§ Task to carry out
Every entry in the data is to be written out exactly; no picture belongs in the copy.

§ Document layout analysis data
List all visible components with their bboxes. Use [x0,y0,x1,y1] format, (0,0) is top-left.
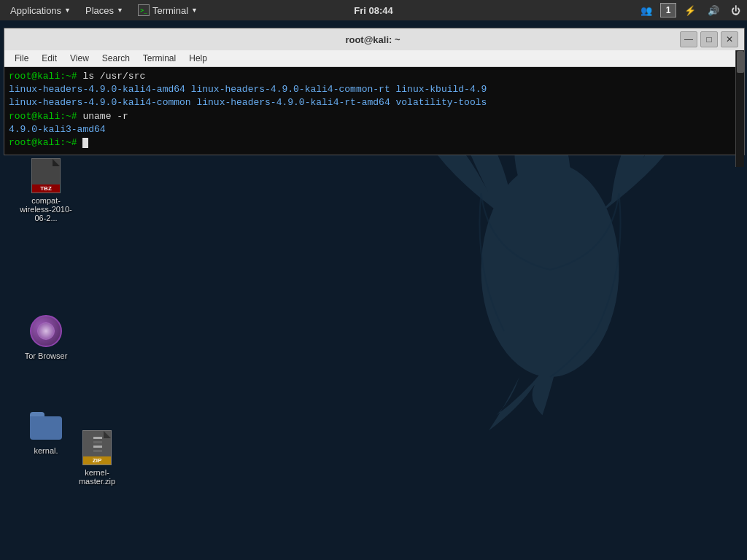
terminal-line-5: 4.9.0-kali3-amd64 [9,123,740,136]
terminal-line-6: root@kali:~# [9,136,740,149]
terminal-window: root@kali: ~ — □ ✕ File Edit View Search… [4,28,745,155]
term-file-menu[interactable]: File [9,52,34,65]
terminal-line-4: root@kali:~# uname -r [9,110,740,123]
folder-img [28,408,63,443]
output-2: linux-headers-4.9.0-kali4-common linux-h… [9,97,487,108]
command-2: uname -r [82,111,128,122]
prompt-3: root@kali:~# [9,137,82,148]
prompt-1: root@kali:~# [9,71,82,82]
people-icon[interactable]: 👥 [637,4,656,18]
clock: Fri 08:44 [354,5,392,16]
workspace-badge[interactable]: 1 [660,3,676,18]
volume-icon[interactable]: 🔊 [704,4,723,18]
terminal-line-2: linux-headers-4.9.0-kali4-amd64 linux-he… [9,83,740,96]
tor-browser-img [28,314,63,349]
term-view-menu[interactable]: View [64,52,95,65]
terminal-arrow-icon: ▼ [191,7,198,14]
power-icon[interactable]: ⏻ [727,4,744,18]
applications-label: Applications [10,5,61,16]
system-tray: 👥 1 ⚡ 🔊 ⏻ [637,3,744,18]
output-1: linux-headers-4.9.0-kali4-amd64 linux-he… [9,84,487,95]
zip-file-img: ZIP [80,430,115,465]
terminal-scrollbar[interactable] [735,50,744,167]
close-button[interactable]: ✕ [721,31,738,47]
svg-point-0 [481,163,619,377]
kernel-master-zip-icon[interactable]: ZIP kernel-master.zip [64,427,130,489]
minimize-button[interactable]: — [680,31,697,47]
terminal-menu-bar: File Edit View Search Terminal Help [4,50,744,67]
term-edit-menu[interactable]: Edit [36,52,63,65]
term-terminal-menu[interactable]: Terminal [137,52,182,65]
menubar: Applications ▼ Places ▼ >_ Terminal ▼ Fr… [0,0,747,20]
output-3: 4.9.0-kali3-amd64 [9,124,106,135]
scroll-thumb[interactable] [737,51,744,73]
terminal-titlebar: root@kali: ~ — □ ✕ [4,28,744,50]
network-icon[interactable]: ⚡ [681,4,700,18]
terminal-menu[interactable]: >_ Terminal ▼ [131,0,205,20]
tor-browser-label: Tor Browser [25,351,68,360]
term-help-menu[interactable]: Help [183,52,213,65]
cursor [82,138,88,148]
terminal-title: root@kali: ~ [69,34,677,45]
desktop: TBZ compat-wireless-2010-06-2... Tor Bro… [0,20,747,560]
compat-wireless-label: compat-wireless-2010-06-2... [16,196,76,222]
window-buttons: — □ ✕ [677,31,738,47]
tbz-file-icon: TBZ [28,158,63,193]
term-search-menu[interactable]: Search [96,52,136,65]
kernal-folder-label: kernal. [34,446,58,455]
terminal-content[interactable]: root@kali:~# ls /usr/src linux-headers-4… [4,67,744,155]
terminal-label: Terminal [152,5,188,16]
places-arrow-icon: ▼ [117,7,123,14]
command-1: ls /usr/src [82,71,145,82]
places-label: Places [85,5,114,16]
terminal-line-1: root@kali:~# ls /usr/src [9,70,740,83]
terminal-line-3: linux-headers-4.9.0-kali4-common linux-h… [9,96,740,109]
compat-wireless-icon[interactable]: TBZ compat-wireless-2010-06-2... [13,155,79,225]
tor-browser-icon[interactable]: Tor Browser [13,311,79,363]
maximize-button[interactable]: □ [700,31,718,47]
applications-menu[interactable]: Applications ▼ [3,0,78,20]
prompt-2: root@kali:~# [9,111,82,122]
places-menu[interactable]: Places ▼ [78,0,131,20]
terminal-icon: >_ [138,4,150,16]
applications-arrow-icon: ▼ [64,7,71,14]
kernel-master-zip-label: kernel-master.zip [67,468,127,486]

§ Your solution
List all visible components with their bboxes. Use [x0,y0,x1,y1] format, (0,0) is top-left.
terminal-line-5: 4.9.0-kali3-amd64 [9,123,740,136]
terminal-line-6: root@kali:~# [9,136,740,149]
terminal-window: root@kali: ~ — □ ✕ File Edit View Search… [4,28,745,155]
term-file-menu[interactable]: File [9,52,34,65]
terminal-line-4: root@kali:~# uname -r [9,110,740,123]
folder-img [28,408,63,443]
output-2: linux-headers-4.9.0-kali4-common linux-h… [9,97,487,108]
command-2: uname -r [82,111,128,122]
prompt-3: root@kali:~# [9,137,82,148]
prompt-1: root@kali:~# [9,71,82,82]
people-icon[interactable]: 👥 [637,4,656,18]
clock: Fri 08:44 [354,5,392,16]
workspace-badge[interactable]: 1 [660,3,676,18]
volume-icon[interactable]: 🔊 [704,4,723,18]
terminal-line-2: linux-headers-4.9.0-kali4-amd64 linux-he… [9,83,740,96]
tor-browser-img [28,314,63,349]
term-view-menu[interactable]: View [64,52,95,65]
terminal-arrow-icon: ▼ [191,7,198,14]
power-icon[interactable]: ⏻ [727,4,744,18]
applications-label: Applications [10,5,61,16]
system-tray: 👥 1 ⚡ 🔊 ⏻ [637,3,744,18]
output-1: linux-headers-4.9.0-kali4-amd64 linux-he… [9,84,487,95]
zip-file-img: ZIP [80,430,115,465]
terminal-scrollbar[interactable] [735,50,744,167]
close-button[interactable]: ✕ [721,31,738,47]
svg-point-0 [481,163,619,377]
kernel-master-zip-icon[interactable]: ZIP kernel-master.zip [64,427,130,489]
minimize-button[interactable]: — [680,31,697,47]
terminal-menu-bar: File Edit View Search Terminal Help [4,50,744,67]
term-edit-menu[interactable]: Edit [36,52,63,65]
term-terminal-menu[interactable]: Terminal [137,52,182,65]
menubar: Applications ▼ Places ▼ >_ Terminal ▼ Fr… [0,0,747,20]
output-3: 4.9.0-kali3-amd64 [9,124,106,135]
scroll-thumb[interactable] [737,51,744,73]
terminal-titlebar: root@kali: ~ — □ ✕ [4,28,744,50]
network-icon[interactable]: ⚡ [681,4,700,18]
terminal-menu[interactable]: >_ Terminal ▼ [131,0,205,20]
tor-browser-label: Tor Browser [25,351,68,360]
term-help-menu[interactable]: Help [183,52,213,65]
cursor [82,138,88,148]
terminal-title: root@kali: ~ [69,34,677,45]
desktop: TBZ compat-wireless-2010-06-2... Tor Bro… [0,20,747,560]
compat-wireless-label: compat-wireless-2010-06-2... [16,196,76,222]
window-buttons: — □ ✕ [677,31,738,47]
tbz-file-icon: TBZ [28,158,63,193]
term-search-menu[interactable]: Search [96,52,136,65]
kernal-folder-label: kernal. [34,446,58,455]
terminal-content[interactable]: root@kali:~# ls /usr/src linux-headers-4… [4,67,744,155]
terminal-label: Terminal [152,5,188,16]
places-arrow-icon: ▼ [117,7,123,14]
command-1: ls /usr/src [82,71,145,82]
places-label: Places [85,5,114,16]
terminal-line-1: root@kali:~# ls /usr/src [9,70,740,83]
terminal-line-3: linux-headers-4.9.0-kali4-common linux-h… [9,96,740,109]
compat-wireless-icon[interactable]: TBZ compat-wireless-2010-06-2... [13,155,79,225]
tor-browser-icon[interactable]: Tor Browser [13,311,79,363]
maximize-button[interactable]: □ [700,31,718,47]
applications-menu[interactable]: Applications ▼ [3,0,78,20]
prompt-2: root@kali:~# [9,111,82,122]
places-menu[interactable]: Places ▼ [78,0,131,20]
terminal-icon: >_ [138,4,150,16]
applications-arrow-icon: ▼ [64,7,71,14]
kernel-master-zip-label: kernel-master.zip [67,468,127,486]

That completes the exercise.